Landers, 60, sells McLarty interest

Steve Landers has sold the remainder of his minority interest in RLJ-McLarty-Landers Auto Group’s dealerships in the United States and Mexico, he said Tuesday.

Landers, 60, retains an interest in the group’s dealerships in Brazil, he said, and his interest in his family-owned dealerships is unchanged.

Landers sold most of his RLJ-McLarty-Landers Auto Group interest in 2012 to his partners, Thomas F. “Mack” McLarty, majority owner, and Robert L. Johnson, with whom Landers had equal stake.

He declined to say how much he got in the latest sale in December.

In response to an unconfirmed report that he had sold his family business, Landers said, “I’m at work right now. I’ve had several knee surgeries and I’ve slowed down a little bit, but I still own and operate them.”

He and his sons, Scott and Steve, own Landers Toyota and Steve Landers Chrysler Dodge Jeep, both in Little Rock, and a Toyota dealership in St. Louis, acquired by Scott.
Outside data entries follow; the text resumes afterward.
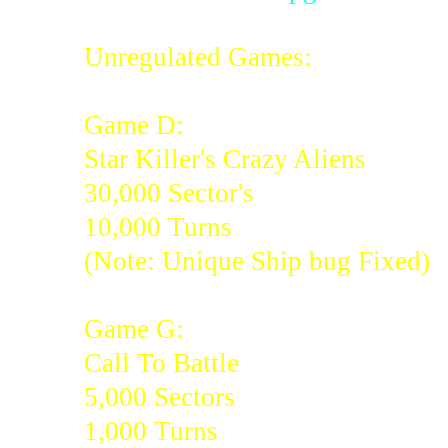
Unregulated Games:
Game D:
Star Killer's Crazy Aliens
30,000 Sector's
10,000 Turns
(Note: Unique Ship bug Fixed)
Game G:
Call To Battle
5,000 Sectors
1,000 Turns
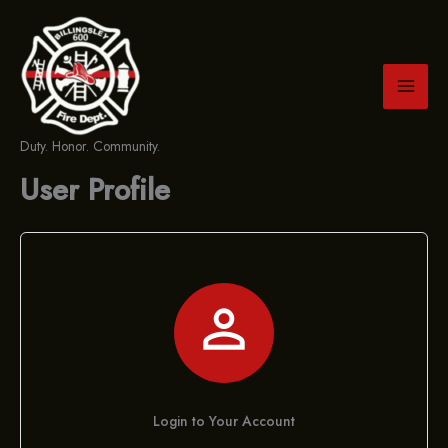
Skip
to
content
Duty. Honor. Community.
User Profile

Login to Your Account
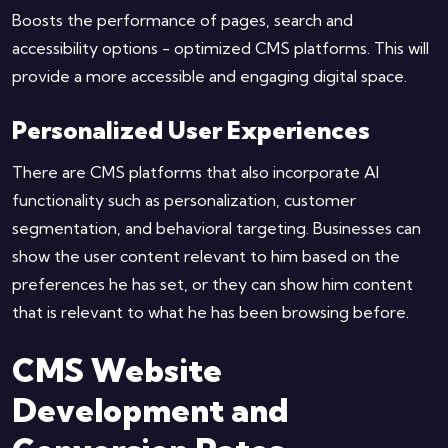
Boosts the performance of pages, search and
accessibility options - optimized CMS platforms. This will
provide a more accessible and engaging digital space.
Personalized User Experiences
There are CMS platforms that also incorporate AI
functionality such as personalization, customer
segmentation, and behavioral targeting. Businesses can
show the user content relevant to him based on the
preferences he has set, or they can show him content
that is relevant to what he has been browsing before.
CMS Website
Development and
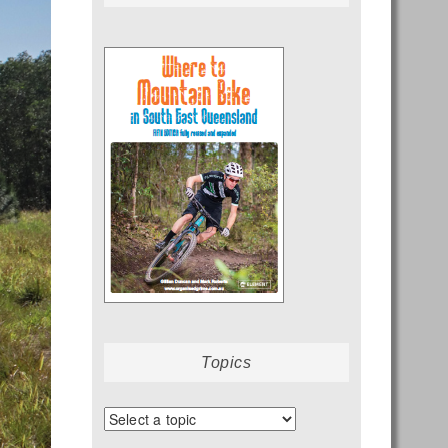
Topics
Landers Toyota is the leading dealership in monthly new-vehicle registrations in Arkansas, according to Cross-Sell of Lexington, Ky .,an automotive research firm. And the Landers Chrysler Dodge Jeep dealership is in the top 10.
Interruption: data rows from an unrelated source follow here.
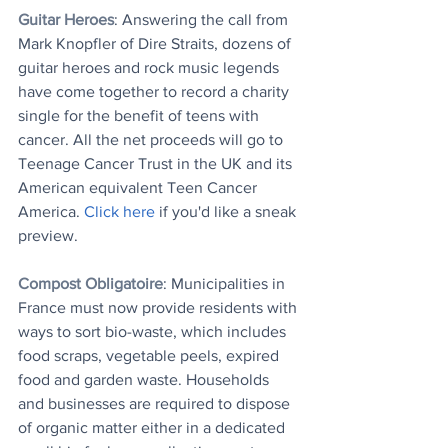
Guitar Heroes
: Answering the call from 
Mark Knopfler of Dire Straits, dozens of 
guitar heroes and rock music legends 
have come together to record a charity 
single for the benefit of teens with 
cancer. All the net proceeds will go to 
Teenage Cancer Trust in the UK and its 
American equivalent Teen Cancer 
America. 
Click here
 if you'd like a sneak 
preview.
Compost Obligatoire
: Municipalities in 
France must now provide residents with 
ways to sort bio-waste, which includes 
food scraps, vegetable peels, expired 
food and garden waste. Households 
and businesses are required to dispose 
of organic matter either in a dedicated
RLJ-McLarty-Landers ranked 19th in the United States in number of new vehicles sold in 2012, according to Automotive News. The group’s total sales for that year were $1.2 billion, the publication says.

Landers had been president of the group for six or seven years before stepping down in 2012, when “traveling every week was getting to me. Mack’s a great partner and Bob’s a great partner.

We’restill friends. I gave them six or eight months to get someone to come in and run it.”

The group has 22 U.S. dealerships, according to its website. It had 25 at the end of 2012, Automotive News said.

In Arkansas, RLJ-McLarty-Landers owns a Ford, Dodge, Chrysler Jeep dealership in Bentonville, a Nissan lot in Bentonville, and Harley-Davidson dealerships in Little Rock and Conway.

McLarty was chief of staff for President Bill Clinton and is president of McLarty and Associates, an international advisory firm.

Johnson was the founder of Black Entertainment Television, which he sold to Viacom for a reported $3 billion in 2001.